Otherwise, you'll have to "cycle" your tank the hard way, which takes several weeks and is very hard on the fish, which sometimes even die from it.

Your 46 gallon bowfront will only be able to hold about 8 inches of fish. One inch of fish length per five gallons. That's a safeguard to keep them alive during power outages. With lots of filtration you can double that no problem, but know the risk ahead of time. Your Emperor 200 filter can't quite measure up to the job alone, so add another one or something else like a skimmer instead. A cheap SeaClone skimmer would work okay on that tank. A Skilter would too, and much cheaper still, but Skilters make a little bit of noise.

I don't know which books you have been reading, but here are two that you can absolutely trust:
1- The Conscientious Marine Aquarist- by Robert Fenner
and
2- The New Marine Aquarium- by Mike Paletta

Either of those will help you understand everything you need to know.


----------



## flamingo (Nov 5, 2005)

What type of rock is it? You will most likely not be able to use it. Just replace it with live rock. And ditto with the anemone. If you want one of them your going to have to seriously upgrade your lighting. Not exactly metal halide but somewhere near VHO or something like that.

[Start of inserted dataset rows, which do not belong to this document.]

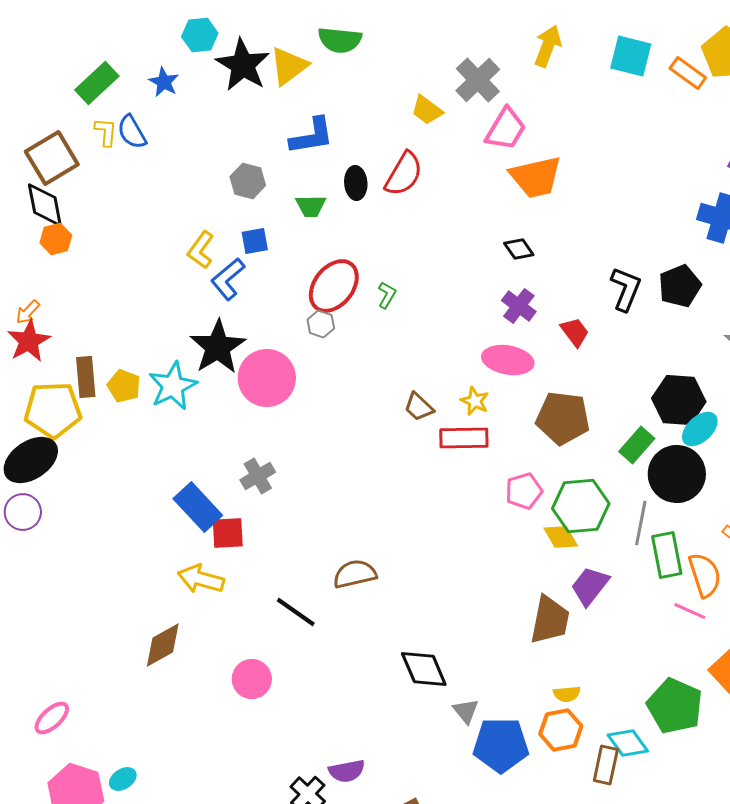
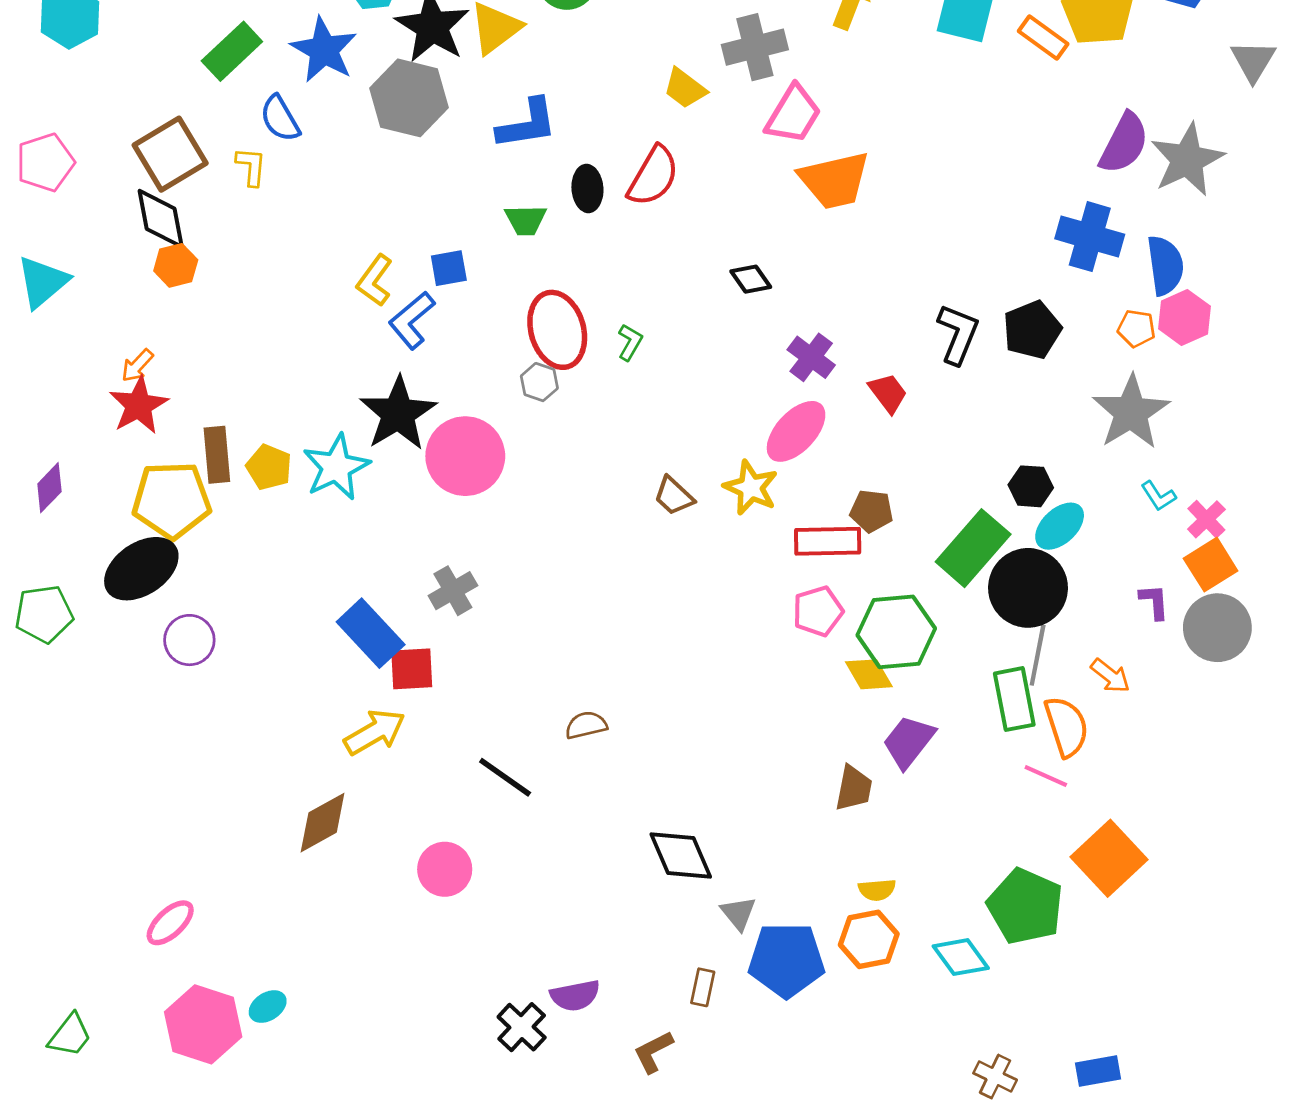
gray cross: (478, 80) -> (755, 47), turned 30
blue star: (164, 82) -> (324, 50), size x1.6
yellow L-shape: (106, 132) -> (251, 167), moved
gray hexagon: (248, 181) -> (409, 98), moved, size x1.6
black diamond: (519, 249) -> (751, 279), moved
red ellipse: (334, 286) -> (557, 330), turned -54
pink ellipse: (508, 360) -> (796, 431), turned -57
black hexagon: (679, 400) -> (1031, 486), size x0.6
yellow star: (475, 401) -> (751, 488), size x1.4
brown pentagon: (563, 418) -> (872, 511), size x0.6
red rectangle: (464, 438) -> (828, 541), moved
green rectangle: (637, 445) -> (973, 548), size x1.5
purple circle: (23, 512) -> (189, 640), moved
gray line: (641, 523) -> (1038, 655), moved
brown semicircle: (355, 574) -> (586, 725), size x0.7
yellow arrow: (201, 579) -> (375, 732), turned 135
brown trapezoid: (550, 620) -> (854, 788), size x0.7
brown rectangle: (606, 765) -> (703, 987), moved, size x0.7

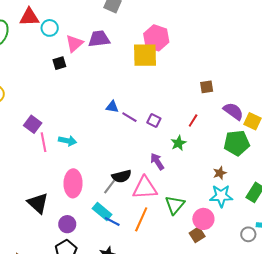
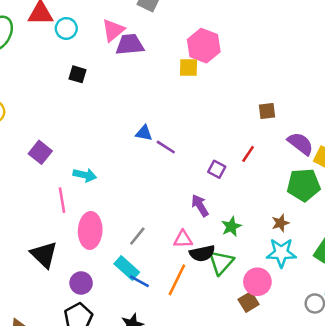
pink triangle: (74, 43) -> (113, 30), moved
yellow square: (145, 55) -> (189, 68), size x0.6
black square: (59, 63) -> (77, 74), turned 32
purple square: (154, 121) -> (217, 169), moved
pink line: (44, 142) -> (62, 200), moved
green star: (178, 143) -> (231, 227), moved
black semicircle: (122, 176) -> (202, 253), moved
pink triangle: (145, 188) -> (183, 239), size x0.6

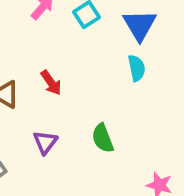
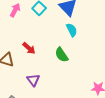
green semicircle: (103, 138) -> (62, 55), moved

Don't buy the seaclone, buy someother one like the needle wheel one by coralife. It's only about 10 dollars more and a whole lot better. Seaclones inject air at the wrong place in the skimmer or something like that and they need a lot of tinkereing and DIY work to make it better. Skilters are a waste, They're just a sheap filter with a little dinky skimmerin it. It's like buying those little plastic air stone driven ones that are like 20 dollars.


----------



## Fishfirst (Jan 24, 2005)

seaclones will work fairly well on a fish only tank with only 46 gallons... I would imagine being a cichlid tank its holey rock, which is okay to use in a saltwater tank. Most liverock critters will just die under NO's. Anemones need MH lighting in most cases, and few have chances to do well in captivity. So on with the questions for you  
What fish/inverts you gonna put in this thing? Are you thinking about quarentine? Check out the sticky posts for explinations.


----------



## leveldrummer (May 27, 2005)

wow that helps alot. the rock i have is a mix of store bought, granite, and other crap i found in the yard and prepared with all the methods commonly discussed on these forums. the only reason i mentioned the anemone is that i like the clowns, and bond they make with anemones. are their other types of plants/animals that would be easier for someone like me to start with that adds intrest to the wave motion of a marine tank? are plastic plants and such ok. i also planned on getting a skimmer anyway. not a cheap one but something decent. money isnt that big of an issue but i know these things can get very costly. im thinking about the average tank. looking into (not definatly getting) fish like... clowns, damsels, angels, gobys, and such. still doing research on all this and it will be a long while before i even attempt this. but basically i want a pretty tank with all the cool fish you see in most stores. any suggestions of what work well together? like i said money isnt a huge issue but it is somewhat an issue. i am willing to save for a better setup but not willing to throw 2000 dollars down the toilet if it fails.


----------



## Fishfirst (Jan 24, 2005)

the clowns do just as well (or better) without anemones in the tank as they would with. If you want a symbiotic relationship that isn't going to take so much work, try a tiger pistol shrimp and yellow watchmen goby pair. Plastic plants are fine, but not extremely natural. Possbily fake corals would be better? 
The granite and such would not be a good choice of rock. Rock from www.hirocks.com would be better. 
I would invest in the following
RO unit
Skimmer
Fishless cycling

Check out my sticky "What fish/invert/coral to choose" for an idea of what you could and couldn't put in your tank. I would go also to www.liveaquaria.com and pick out some fish that are must haves, some fish that would do, and others that are last resorts. from that list we can choose what will work best for your tank. 
Just to get you started, rethink damsels (they are the devil  ).


----------



## leveldrummer (May 27, 2005)

yea ive read alot about the damsels.... they are just so damn pretty. anything you can recomend that would be around the same colors? i think it realationship with the clown anemone is cool but def not a must have. the fake coral is a good idea but im lookin more for the wave motion of the plants. very relaxing. the ro unit you talk about is "reverse osmosis" right? what is that and what does it do?


----------



## TheOldSalt (Jan 28, 2005)

Well, if you like damsels, then go with damsels. 
Damsels would be a very good choice for a tank like yours, especially if it's your first saltwater tank. The main reason people don't like damsels is because they pose so many problems later on when other kinds of fish are desired for the same tank. However, a stunning display indeed can be made using only damsels.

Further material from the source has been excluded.